### TASK
The whole listing, except its pictures, is to be repeated exactly.
BEGIN SUPPLIED INFORMATION
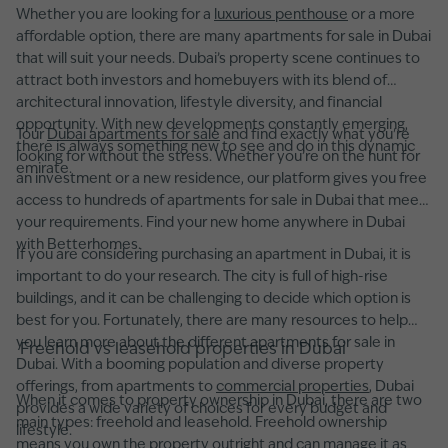
Whether you are looking for a
luxurious penthouse
or a more
affordable option, there are many apartments for sale in Dubai
that will suit your needs. Dubai’s property scene continues to
attract both investors and homebuyers with its blend of
architectural innovation, lifestyle diversity, and financial
opportunity. With new developments constantly emerging,
Tour
Dubai apartments for sale
and find exactly what you're
there is always something new to see and do in this dynamic
looking for without the stress. Whether you’re on the hunt for
emirate.
an investment or a new residence, our platform gives you free
access to hundreds of apartments for sale in Dubai that meet
your requirements. Find your new home anywhere in Dubai
with Betterhomes.
If you are considering purchasing an apartment in Dubai, it is
important to do your research. The city is full of high-rise
buildings, and it can be challenging to decide which option is
best for you. Fortunately, there are many resources to help
you learn more about the different apartments for sale in
Freehold vs leasehold properties in Dubai
Dubai. With a booming population and diverse property
offerings, from apartments to
commercial properties
, Dubai
When it comes to property ownership in Dubai, there are two
provides a wide variety of choices for every budget and
main types: freehold and leasehold. Freehold ownership
lifestyle.
means you own the property outright and can manage it as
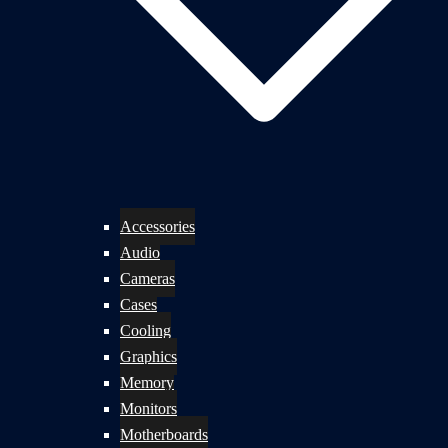
Accessories
Audio
Cameras
Cases
Cooling
Graphics
Memory
Monitors
Motherboards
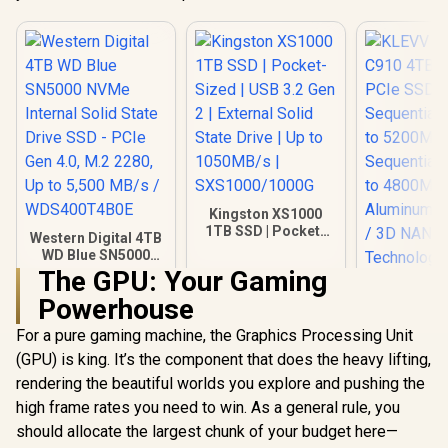
Kingston XS1000
1TB SSD | Pocket-
Western Digital 4TB
Sized | USB 3.2 Gen
WD Blue SN5000
2 | External Solid
NVMe Internal Solid
The GPU: Your Gaming
State Drive | Up to
State Drive SSD -
1050MB/s |
Powerhouse
PCIe Gen 4.0, M.2
KLEVV CRA
SXS1000/1000G
2280, Up to 5,500
4TB NVM
For a pure gaming machine, the Graphics Processing Unit
MB/s /
SSD Gen4
R
8,999
R
3,499
R
9,999
In Stock
In Stock
WDS400T4B0E
(GPU) is king. It’s the component that does the heavy lifting,
Sequential
to 5200M
rendering the beautiful worlds you explore and pushing the
Sequential 
high frame rates you need to win. As a general rule, you
to 4800M
Aluminum H
should allocate the largest chunk of your budget here—
/ 3D N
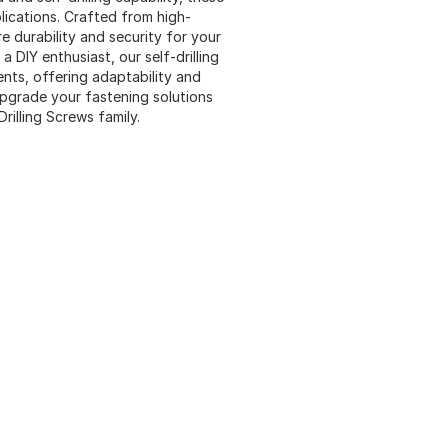
lications. Crafted from high-
re durability and security for your
 DIY enthusiast, our self-drilling
nts, offering adaptability and
Upgrade your fastening solutions
illing Screws family.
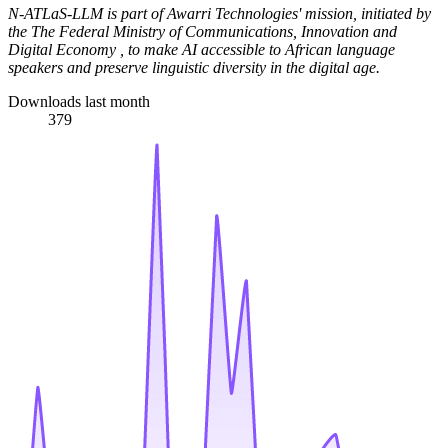
N-ATLaS-LLM is part of Awarri Technologies' mission, initiated by
the The Federal Ministry of Communications, Innovation and
Digital Economy , to make AI accessible to African language
speakers and preserve linguistic diversity in the digital age.
Downloads last month
379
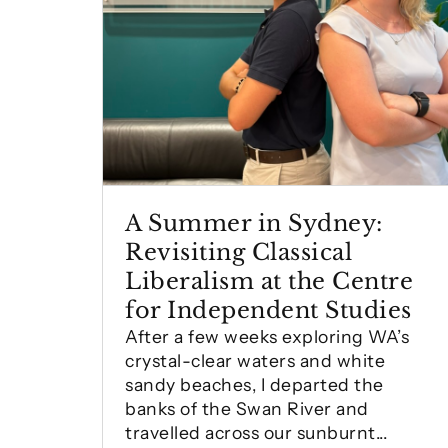
A Summer in Sydney:
Revisiting Classical
Liberalism at the Centre
for Independent Studies
After a few weeks exploring WA’s
crystal-clear waters and white
sandy beaches, I departed the
banks of the Swan River and
travelled across our sunburnt...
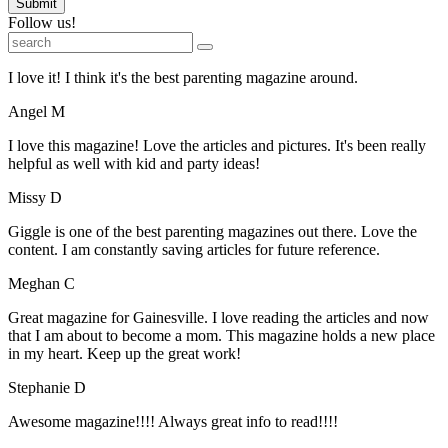
Submit
Follow us!
I love it! I think it's the best parenting magazine around.
Angel M
I love this magazine! Love the articles and pictures. It's been really
helpful as well with kid and party ideas!
Missy D
Giggle is one of the best parenting magazines out there. Love the
content. I am constantly saving articles for future reference.
Meghan C
Great magazine for Gainesville. I love reading the articles and now
that I am about to become a mom. This magazine holds a new place
in my heart. Keep up the great work!
Stephanie D
Awesome magazine!!!! Always great info to read!!!!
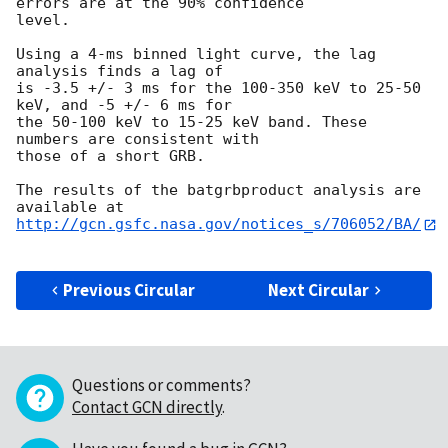
errors are at the 90% confidence

level.

Using a 4-ms binned light curve, the lag 
analysis finds a lag of

is -3.5 +/- 3 ms for the 100-350 keV to 25-50 
keV, and -5 +/- 6 ms for

the 50-100 keV to 15-25 keV band. These 
numbers are consistent with

those of a short GRB.

The results of the batgrbproduct analysis are 
http://gcn.gsfc.nasa.gov/notices_s/706052/BA/
Previous Circular
Next Circular
Questions or comments?
Contact GCN directly
.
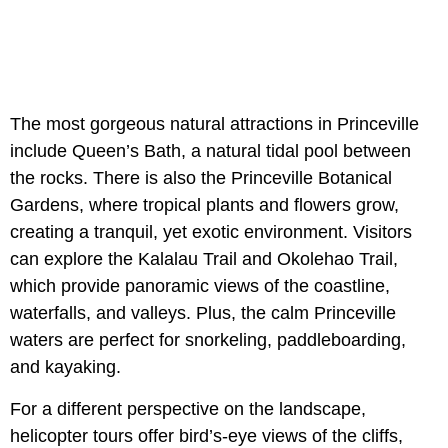
The most gorgeous natural attractions in Princeville
include Queen’s Bath, a natural tidal pool between
the rocks. There is also the Princeville Botanical
Gardens, where tropical plants and flowers grow,
creating a tranquil, yet exotic environment. Visitors
can explore the Kalalau Trail and Okolehao Trail,
which provide panoramic views of the coastline,
waterfalls, and valleys. Plus, the calm Princeville
waters are perfect for snorkeling, paddleboarding,
and kayaking.
For a different perspective on the landscape,
helicopter tours offer bird’s-eye views of the cliffs,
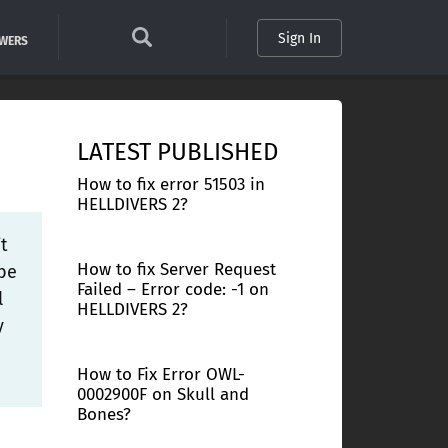
Sign In
SWERS
LATEST PUBLISHED
How to fix error 51503 in
HELLDIVERS 2?
t
How to fix Server Request
ybe
Failed – Error code: -1 on
l
HELLDIVERS 2?
y
How to Fix Error OWL-
0002900F on Skull and
Bones?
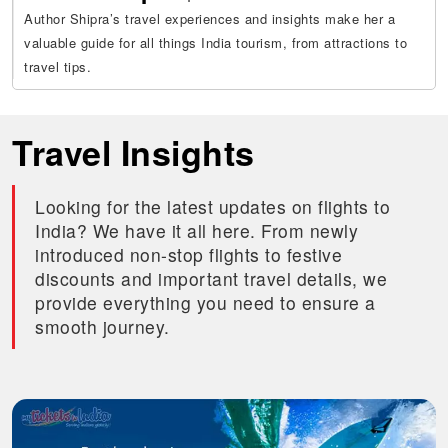
Author Shipra’s travel experiences and insights make her a
valuable guide for all things India tourism, from attractions to
travel tips.
Travel Insights
Looking for the latest updates on flights to
India? We have it all here. From newly
introduced non-stop flights to festive
discounts and important travel details, we
provide everything you need to ensure a
smooth journey.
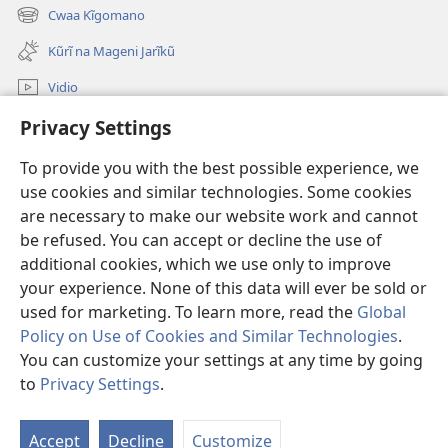
2025
new
Cwaa Kĩgomano
(opens
window)
new
Kũrĩ na Mageni Jarĩkũ
window)
Vidio
Cwaa
Privacy Settings
To provide you with the best possible experience, we
Mĩũthi
(opens
use cookies and similar technologies. Some cookies
new
are necessary to make our website work and cannot
window)
Watchtower ONLINE LIBRARY™
(opens
be refused. You can accept or decline the use of
new
additional cookies, which we use only to improve
®
JW Hub
window)
(opens
your experience. None of this data will ever be sold or
new
used for marketing. To learn more, read the
Global
window)
Policy on Use of Cookies and Similar Technologies
.
You can customize your settings at any time by going
Copyright
© 2026 Watch Tower Bible and Tract Society of Pennsylvania.
to
Privacy Settings
.
MAWAATHO JA ŨTŨMĨRI
|
MANTŨ JA KĨWAATHO
|
PRIVACY SETTINGS
Accept
Decline
Customize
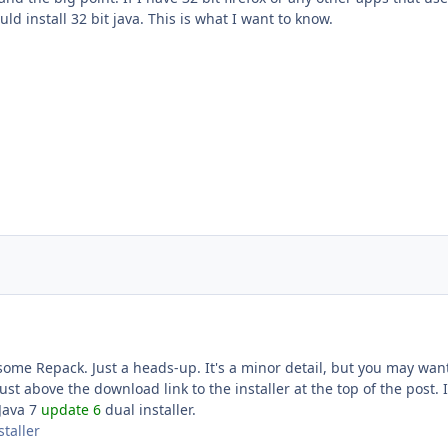
uld install 32 bit java. This is what I want to know.
some Repack. Just a heads-up. It's a minor detail, but you may want
just above the download link to the installer at the top of the post. I
'Java 7
update 6
dual installer.
staller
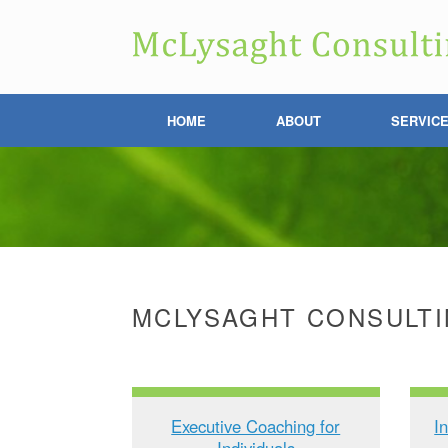
HOME
ABOUT
SERVIC
MCLYSAGHT CONSULTI
Executive Coaching for
I
Individuals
END SUPPLIED INFORMATION
### RESPONSE
Whether you are looking for a
luxurious penthouse
or a more
affordable option, there are many apartments for sale in Dubai
that will suit your needs. Dubai’s property scene continues to
attract both investors and homebuyers with its blend of
architectural innovation, lifestyle diversity, and financial
opportunity. With new developments constantly emerging,
Tour
Dubai apartments for sale
and find exactly what you're
there is always something new to see and do in this dynamic
looking for without the stress. Whether you’re on the hunt for
emirate.
an investment or a new residence, our platform gives you free
access to hundreds of apartments for sale in Dubai that meet
your requirements. Find your new home anywhere in Dubai
with Betterhomes.
If you are considering purchasing an apartment in Dubai, it is
important to do your research. The city is full of high-rise
buildings, and it can be challenging to decide which option is
best for you. Fortunately, there are many resources to help
you learn more about the different apartments for sale in
Freehold vs leasehold properties in Dubai
Dubai. With a booming population and diverse property
offerings, from apartments to
commercial properties
, Dubai
When it comes to property ownership in Dubai, there are two
provides a wide variety of choices for every budget and
main types: freehold and leasehold. Freehold ownership
lifestyle.
means you own the property outright and can manage it as
Accessories
Audio
Cameras
Cases
Cooling
Graphics
Memory
Monitors
Motherboards
Kingston XS1000
1TB SSD | Pocket-
Western Digital 4TB
Sized | USB 3.2 Gen
WD Blue SN5000
2 | External Solid
NVMe Internal Solid
The GPU: Your Gaming
State Drive | Up to
State Drive SSD -
1050MB/s |
Powerhouse
PCIe Gen 4.0, M.2
KLEVV CRA
SXS1000/1000G
2280, Up to 5,500
4TB NVM
For a pure gaming machine, the Graphics Processing Unit
MB/s /
SSD Gen4
R
8,999
R
3,499
R
9,999
In Stock
In Stock
WDS400T4B0E
(GPU) is king. It’s the component that does the heavy lifting,
Sequential
to 5200M
rendering the beautiful worlds you explore and pushing the
Sequential 
high frame rates you need to win. As a general rule, you
to 4800M
Aluminum H
should allocate the largest chunk of your budget here—
/ 3D N
lications. Crafted from high-
re durability and security for your
 DIY enthusiast, our self-drilling
nts, offering adaptability and
Upgrade your fastening solutions
illing Screws family.
N-ATLaS-LLM is part of Awarri Technologies' mission, initiated by
the The Federal Ministry of Communications, Innovation and
Digital Economy , to make AI accessible to African language
speakers and preserve linguistic diversity in the digital age.
Downloads last month
379
A Summer in Sydney:
Revisiting Classical
Liberalism at the Centre
for Independent Studies
After a few weeks exploring WA’s
crystal-clear waters and white
sandy beaches, I departed the
banks of the Swan River and
travelled across our sunburnt...
Submit
Follow us!
I love it! I think it's the best parenting magazine around.
Angel M
I love this magazine! Love the articles and pictures. It's been really
helpful as well with kid and party ideas!
Missy D
Giggle is one of the best parenting magazines out there. Love the
content. I am constantly saving articles for future reference.
Meghan C
Great magazine for Gainesville. I love reading the articles and now
that I am about to become a mom. This magazine holds a new place
in my heart. Keep up the great work!
Stephanie D
Awesome magazine!!!! Always great info to read!!!!
errors are at the 90% confidence

level.

Using a 4-ms binned light curve, the lag 
analysis finds a lag of

is -3.5 +/- 3 ms for the 100-350 keV to 25-50 
keV, and -5 +/- 6 ms for

the 50-100 keV to 15-25 keV band. These 
numbers are consistent with

those of a short GRB.

The results of the batgrbproduct analysis are 
http://gcn.gsfc.nasa.gov/notices_s/706052/BA/
Previous Circular
Next Circular
Questions or comments?
Contact GCN directly
.
The most gorgeous natural attractions in Princeville
include Queen’s Bath, a natural tidal pool between
the rocks. There is also the Princeville Botanical
Gardens, where tropical plants and flowers grow,
creating a tranquil, yet exotic environment. Visitors
can explore the Kalalau Trail and Okolehao Trail,
which provide panoramic views of the coastline,
waterfalls, and valleys. Plus, the calm Princeville
waters are perfect for snorkeling, paddleboarding,
and kayaking.
For a different perspective on the landscape,
helicopter tours offer bird’s-eye views of the cliffs,
Sign In
SWERS
LATEST PUBLISHED
How to fix error 51503 in
HELLDIVERS 2?
t
How to fix Server Request
ybe
Failed – Error code: -1 on
l
HELLDIVERS 2?
y
How to Fix Error OWL-
0002900F on Skull and
Bones?
Author Shipra’s travel experiences and insights make her a
valuable guide for all things India tourism, from attractions to
travel tips.
Travel Insights
Looking for the latest updates on flights to
India? We have it all here. From newly
introduced non-stop flights to festive
discounts and important travel details, we
provide everything you need to ensure a
smooth journey.
2025
new
Cwaa Kĩgomano
(opens
window)
new
Kũrĩ na Mageni Jarĩkũ
window)
Vidio
Cwaa
Privacy Settings
To provide you with the best possible experience, we
Mĩũthi
(opens
use cookies and similar technologies. Some cookies
new
are necessary to make our website work and cannot
window)
Watchtower ONLINE LIBRARY™
(opens
be refused. You can accept or decline the use of
new
additional cookies, which we use only to improve
®
JW Hub
window)
(opens
your experience. None of this data will ever be sold or
new
used for marketing. To learn more, read the
Global
window)
Policy on Use of Cookies and Similar Technologies
.
You can customize your settings at any time by going
Copyright
© 2026 Watch Tower Bible and Tract Society of Pennsylvania.
to
Privacy Settings
.
MAWAATHO JA ŨTŨMĨRI
|
MANTŨ JA KĨWAATHO
|
PRIVACY SETTINGS
Accept
Decline
Customize
uld install 32 bit java. This is what I want to know.
some Repack. Just a heads-up. It's a minor detail, but you may want
just above the download link to the installer at the top of the post. I
'Java 7
update 6
dual installer.
staller
HOME
ABOUT
SERVIC
MCLYSAGHT CONSULTI
Executive Coaching for
I
Individuals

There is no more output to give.